Comme partout ailleurs, Val-David n’est pas à l’abri des luttes de pouvoir, des joutes partisanes, des débats houleux et stériles, des affrontements idéologiques ou des controverses interminables. Certains villageois affectionnent de susciter des querelles et, présentement, c’est le Marché d’été qui en paye le prix. Pour ma part, j’aime ce marché et j’en suis fière. Je respecte la passion et le travail colossal des gens qui le bâtissent année après année. J’admire le savoir-faire d’artisans-producteurs passionnés qui aspirent à vivre de leur art. Je considère que le marché est un atout indéniable pour notre village et un lieu de rencontre des Valdavidois des plus convivial. Il est attrayant et j’y retrouve avec bonheur l’ambiance des marchés de Provence. Comme beaucoup d’autres, je souhaite en profiter encore très longtemps.

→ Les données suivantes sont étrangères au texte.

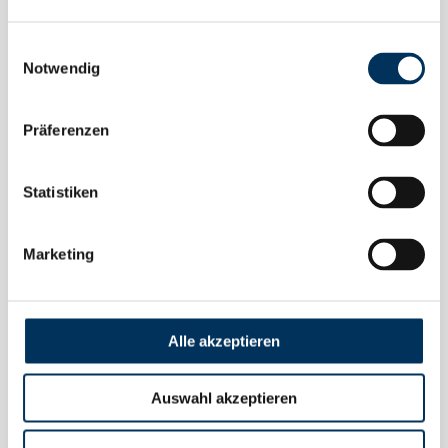
Einwilligungsauswahl
Notwendig
Präferenzen
Statistiken
Marketing
kununu Top Company
Alle akzeptieren
Die Auszeichnung Top Company von kununu
basiert auf unabhängigen Bewertungen der
Auswahl akzeptieren
Mitarbeitenden und bestätigt Battery‑Kutter
als einen der
besten Arbeitgeber
in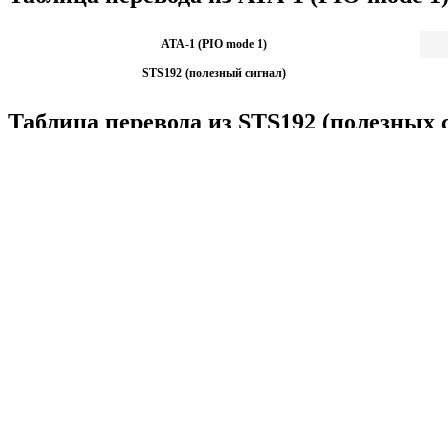
ATA-1 (PIO mode 1)
STS192 (полезный сигнал)
Таблица перевода из STS192 (полезных 
STS192 (полезный сигнал)
1
ATA-1 (PIO mode 1)
239.262
Калькуляторы по физике
Решение задач по физике, подготовка к ЭГЕ и ГИА,
Матема
механика термодинамика и др.
степен
Калькуляторы по физике
другие
Матема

Au marché, je suis toujours ébahie par la sélection de produits de fabrication locale[1] qui me sont offerts et par la passion dans le regard de ceux qui les ont créés. Je les encourage à ma façon, selon mes besoins et mes moyens. Je ne crois pas, comme le prétendent certains, que le marché soit l’apanage des gens fortunés. Il relève plutôt d’un phénomène de société où le consommateur est motivé par des valeurs personnelles, où il s’efforce d’adopter un comportement écologique et responsable. Il recherche le vrai, l’authentique, la qualité, ce quelque chose de spécial que l’on ne retrouve pas dans les produits industriels. Cela représente un choix de vie.

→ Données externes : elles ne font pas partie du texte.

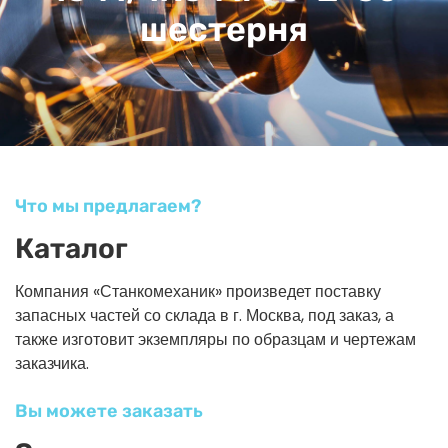
шестерня
Что мы предлагаем?
Каталог
Компания «Станкомеханик» произведет поставку
запасных частей со склада в г. Москва, под заказ, а
также изготовит экземпляры по образцам и чертежам
заказчика.
Вы можете заказать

Réfléchissons. Et si plutôt que de soulever de vaines polémiques dans notre village comme le font certains, notre but premier redevenait tout simplement de « chercher à être heureux » comme les Valdavidois des années 1960…

 

[1]Acheter local, c’est quoi? En 2015, l’Office québécois de la langue française incluait dans son grand dictionnaire terminologique le terme « localivore », formé des termes local et vore (manger). Ce dernier caractérise un mode d’alimentation basé sur la consommation d’aliments ou de mets préparés produits dans un rayon de 160 km ou moins.